I think it is, at least for the 1st build you’re mentioning in the description that was the case. /var/lib/libvirt/images was filled, and the build VM was paused because there was no space left on this partition. I’ve workaround it by hand at that moment for this one.

#3 Updated by bertagaz 2017-06-07 09:26:39

Last failure of that kind I can see in the logs is job reproducibly_build_Tails_ISO_testing, build 2017-05-30_15-54-29. Since then we’ve deployed Bug #12999 and Bug #12577. They should help making this failure disappear, and Bug #12595 will fix this definitely anyway.

#4 Updated by intrigeri 2017-06-08 17:49:51

  • Target version changed from Tails_3.0 to Tails_3.1

Let’s consider our CI infra as frozen until 3.0 is out.

#5 Updated by bertagaz 2017-07-07 13:58:40

  • blocked by Bug #13302: /var/lib/libvirt/images sometimes gets filled on isobuilders, take 2 added

#6 Updated by intrigeri 2017-07-07 16:05:13

> Blocked by “Bug Bug #13302: /var/lib/libvirt/images sometimes gets filled on isobuilders, take 2” added

I don’t get it. Your previous comment said “Bug #12595 will fix this definitely anyway”, and Bug #12595 is about another partition. Can you please clarify?

#7 Updated by bertagaz 2017-07-07 16:39:30

intrigeri wrote:
> > Blocked by “Bug Bug #13302: /var/lib/libvirt/images sometimes gets filled on isobuilders, take 2” added
>
> I don’t get it. Your previous comment said “Bug #12595 will fix this definitely anyway”, and Bug #12595 is about another partition. Can you please clarify?
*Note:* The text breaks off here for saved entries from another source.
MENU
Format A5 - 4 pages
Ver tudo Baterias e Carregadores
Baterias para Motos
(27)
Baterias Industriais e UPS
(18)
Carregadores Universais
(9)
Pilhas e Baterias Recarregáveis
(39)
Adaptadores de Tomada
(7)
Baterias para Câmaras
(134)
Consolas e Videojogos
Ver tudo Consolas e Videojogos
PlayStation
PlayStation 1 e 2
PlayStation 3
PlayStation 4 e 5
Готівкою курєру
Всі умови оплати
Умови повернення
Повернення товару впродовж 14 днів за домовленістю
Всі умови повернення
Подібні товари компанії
Yes, I made a mistake in the first commit link, it’s the libvirt partition that is problematic here, as explained in Bug #12618#note-2. So Bug #13302 should fix this for the time being.

#8 Updated by intrigeri 2017-07-07 18:40:20

Great, thanks for clarifying :)

#9 Updated by intrigeri 2017-07-26 08:14:10

  • Status changed from Confirmed to In Progress
  • % Done changed from 0 to 50
  • QA Check set to Ready for QA

I’ve run grep --files-with-match -w scp /var/lib/jenkins/jobs/build_Tails_ISO_*/builds/*/log on jenkins.lizard and the last time this issue happened was on July 5. This is consistent with the libvirt images partition having been grown on July 7 (13302#note-3). So I think this ticket can now be closed. What do you think?
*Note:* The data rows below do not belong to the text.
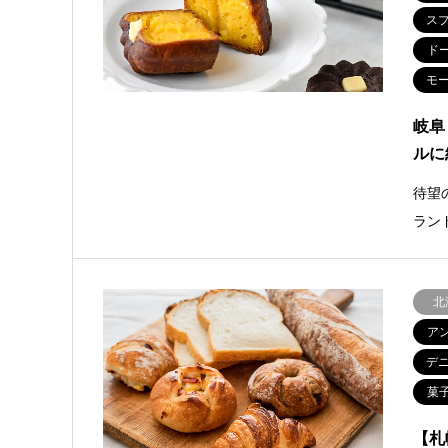
ス
ド
モ
岐阜
ルに
待望
ラン
北
ア
デ
菓
【札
#10 Updated by bertagaz 2017-07-28 09:03:46

  • Status changed from In Progress to Resolved
  • Assignee deleted (bertagaz)
  • % Done changed from 50 to 100
  • QA Check changed from Ready for QA to Pass

intrigeri wrote:
> I’ve run grep --files-with-match -w scp /var/lib/jenkins/jobs/build_Tails_ISO_*/builds/*/log on jenkins.lizard and the last time this issue happened was on July 5. This is consistent with the libvirt images partition having been grown on July 7 (13302#note-3). So I think this ticket can now be closed. What do you think?

Agreed. I was willing to check that, thanks for having done it.